The Navier-Stokes equations describe the flow of fluid, just as Newtonʼs more famous (second) law describes the motion of a mass. However, the Navier-Stokes equations are significantly more difficult to handle as we need to work with considerably more variables, e.g densities. What these equations have in common is that they are differential equations,meaning that they describe instantaneous change. So, when dropping a ball, Newtonʼs equations describe the forces acting on the ball, but if you want to obtain the actual trajectory of the falling ball, you need to ‘solveʼ the differential equations. You need to find a ‘solutionʼ to the differential equations, given some initial condition. This is clearly much harder for a fluid than for a rigid ball.

In case of the Navier-Stokes equations, this is precisely where some open problems prevail. We can write down the differential equations, but is there always a solution? You can imagine this has ramifications for our understanding of physics. Beyond predicting the motion of coffee, think of all the problems in climate science that relate to fluids (ocean currents and trade winds, to name just two examples). Rigorously understanding the dynamics is of great importance there. Perhaps surprisingly, the 3D version of this problem (that is, understanding all solutions to the 3D Navier-Stokes equations) is still an open question in science [2], while the 2D version is well-understood [3]. There we know enough to have well-behaved solutions.

Indeed, we can interpret the surface of your coffee as a 2D fluid. This - bubbles aside - means that mathematics tells us that these patterns we see in our coffee, are evolving continuously. Clearly, this agrees with experience.

Interestingly, exactly this observation reveals that your coffee shows more than physics. In fact, you can do a simple experiment that captures yet another highly influential technical concept. This time, a mathematical concept. If you take two pictures of the swirling surface of your coffee and compare them, at least one point did not move. Always. In this case, we physically observe a fixed point, a mathematical notion of great importance, also for automatic control. Mathematically, if we have a map (a function) f, then x is a fixed point when f(x)=x.

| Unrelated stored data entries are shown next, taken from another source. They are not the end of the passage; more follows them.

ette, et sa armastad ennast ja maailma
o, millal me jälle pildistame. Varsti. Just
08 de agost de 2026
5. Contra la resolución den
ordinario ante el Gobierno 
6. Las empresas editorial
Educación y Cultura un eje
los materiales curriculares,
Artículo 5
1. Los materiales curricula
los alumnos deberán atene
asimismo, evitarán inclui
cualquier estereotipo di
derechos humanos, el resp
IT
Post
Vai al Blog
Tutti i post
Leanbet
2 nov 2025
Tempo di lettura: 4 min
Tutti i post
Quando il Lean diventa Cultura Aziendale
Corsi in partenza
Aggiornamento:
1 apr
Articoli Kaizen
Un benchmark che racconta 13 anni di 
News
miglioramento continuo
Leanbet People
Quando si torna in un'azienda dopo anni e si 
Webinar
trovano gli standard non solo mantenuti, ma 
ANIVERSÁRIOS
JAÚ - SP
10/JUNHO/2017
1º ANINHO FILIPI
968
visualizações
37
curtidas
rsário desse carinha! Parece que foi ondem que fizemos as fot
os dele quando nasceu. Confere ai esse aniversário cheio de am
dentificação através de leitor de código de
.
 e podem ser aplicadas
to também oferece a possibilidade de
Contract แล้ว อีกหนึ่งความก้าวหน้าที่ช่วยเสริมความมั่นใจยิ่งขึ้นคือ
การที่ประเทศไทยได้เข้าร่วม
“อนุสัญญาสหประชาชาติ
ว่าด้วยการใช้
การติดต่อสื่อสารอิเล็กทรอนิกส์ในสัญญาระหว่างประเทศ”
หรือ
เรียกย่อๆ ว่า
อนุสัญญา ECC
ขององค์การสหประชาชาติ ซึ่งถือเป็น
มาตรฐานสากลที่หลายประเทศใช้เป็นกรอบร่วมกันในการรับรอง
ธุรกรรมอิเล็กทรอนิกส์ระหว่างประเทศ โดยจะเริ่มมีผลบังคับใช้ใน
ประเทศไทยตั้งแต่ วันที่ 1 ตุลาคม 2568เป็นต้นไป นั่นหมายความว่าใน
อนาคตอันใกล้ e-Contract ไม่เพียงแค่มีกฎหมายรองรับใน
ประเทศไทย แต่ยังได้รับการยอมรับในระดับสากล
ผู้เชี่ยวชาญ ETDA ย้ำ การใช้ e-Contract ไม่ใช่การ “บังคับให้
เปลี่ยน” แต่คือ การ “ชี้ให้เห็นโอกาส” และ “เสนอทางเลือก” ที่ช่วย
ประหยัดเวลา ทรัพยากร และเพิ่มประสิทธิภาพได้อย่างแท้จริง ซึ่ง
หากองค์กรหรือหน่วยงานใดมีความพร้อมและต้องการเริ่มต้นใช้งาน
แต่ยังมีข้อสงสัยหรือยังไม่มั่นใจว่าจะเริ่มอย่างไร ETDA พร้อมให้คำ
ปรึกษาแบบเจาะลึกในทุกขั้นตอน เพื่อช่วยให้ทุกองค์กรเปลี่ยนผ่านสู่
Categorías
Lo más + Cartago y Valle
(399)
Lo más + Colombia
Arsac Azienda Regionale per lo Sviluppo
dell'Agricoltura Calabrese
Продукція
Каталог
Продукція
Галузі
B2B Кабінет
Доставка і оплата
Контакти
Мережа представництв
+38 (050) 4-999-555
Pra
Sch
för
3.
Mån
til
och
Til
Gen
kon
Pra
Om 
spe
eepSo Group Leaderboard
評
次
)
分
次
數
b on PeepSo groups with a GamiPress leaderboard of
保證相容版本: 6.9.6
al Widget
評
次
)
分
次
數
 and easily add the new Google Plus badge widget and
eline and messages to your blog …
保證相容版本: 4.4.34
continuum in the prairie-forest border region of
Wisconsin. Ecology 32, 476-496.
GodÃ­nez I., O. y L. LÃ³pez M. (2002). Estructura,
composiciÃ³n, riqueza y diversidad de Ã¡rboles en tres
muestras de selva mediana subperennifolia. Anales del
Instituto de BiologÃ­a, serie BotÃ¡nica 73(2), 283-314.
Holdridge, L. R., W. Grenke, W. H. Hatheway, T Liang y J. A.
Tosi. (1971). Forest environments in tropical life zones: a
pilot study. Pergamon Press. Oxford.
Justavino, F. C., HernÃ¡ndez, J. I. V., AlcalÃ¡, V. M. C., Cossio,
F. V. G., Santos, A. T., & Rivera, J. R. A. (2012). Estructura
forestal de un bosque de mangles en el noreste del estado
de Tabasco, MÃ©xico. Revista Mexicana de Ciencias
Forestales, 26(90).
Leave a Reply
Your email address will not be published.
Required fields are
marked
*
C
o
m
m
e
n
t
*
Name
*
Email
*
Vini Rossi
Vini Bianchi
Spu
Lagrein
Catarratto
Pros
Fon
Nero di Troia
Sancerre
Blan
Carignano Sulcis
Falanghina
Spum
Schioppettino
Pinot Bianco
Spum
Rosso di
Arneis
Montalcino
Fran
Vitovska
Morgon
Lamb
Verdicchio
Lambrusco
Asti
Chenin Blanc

Two circles with random dots across the surface. The dots are all in a different position in the two images, except for one dot, which you are invited to find. This represents bubbles moving on the surface of a cup of coffee.
Let the dots be points on the surface of your coffee. We check them again after a certain time (think of them as flowing with the motion of your coffee), say at time=T (t=T). Did you observe a fixed point?
The same picture as above, but this time the dot which is the same in both pictures is highlighted.
A solution.

To elaborate, when we think of time progression as a map, then the above displays a map from the disk to itself (from time=0 to time=T). However, since those points move along with the coffee, this is not any map, but a continuous map, as argued above. This means we can appeal to Brouwerʼs fixed point theorem, stating that a continuous map from the disk to itself must have a fixed point [4].

Understanding the existence of fixed points is of utmost importance in all mathematics. For us, fixed points typically help in capturing optimality or some form of stability.

To provide some intuition regarding the last claim, consider having access to a magic oracle that tells you where to move to find a pool of water. Suppose that this oracle only provides updates of at most 1 meter. First you might be told to go 1 meter to the left, then straight ahead, again to the left and so forth. At some point the oracle tells you that you should move 0 meters. Stay where you are! Differently put, the oracle maps your current position to itself. You are at a fixed point! And in the water.

We elaborate on using fixed points in the next post when we plan our way to the top.

Cartoon showing a cup of coffee

References:

  1. A rather extensive overview of ‘Culinary fluid mechanics and other currents in food science' can be found here: https://journals.aps.org/rmp/abstract/10.1103/RevModPhys.95.025004.
  2. You can win a very big prize by solving this problem: https://en.wikipedia.org/wiki/Millennium_Prize_Problems#Navier–Stokes_existence_and_smoothness. See also https://www.claymath.org/wp-content/uploads/2022/06/navierstokes.pdf
  1. See this excellent and recent overview by Vladimir Šverak https://www.youtube.com/watch?v=BaDxv5Z4LkU
  2. See this text by Hirsch for an elegant proof https://link.springer.com/book/10.1007/978-1-4684-9449-5. Regarding Brouwer himself, the recent book ‘The Great Math War: How Three Brilliant Minds Fought for the Foundations of Mathematicsʼ by Jason Socrates Bardi contains a very intruiging historical perspective.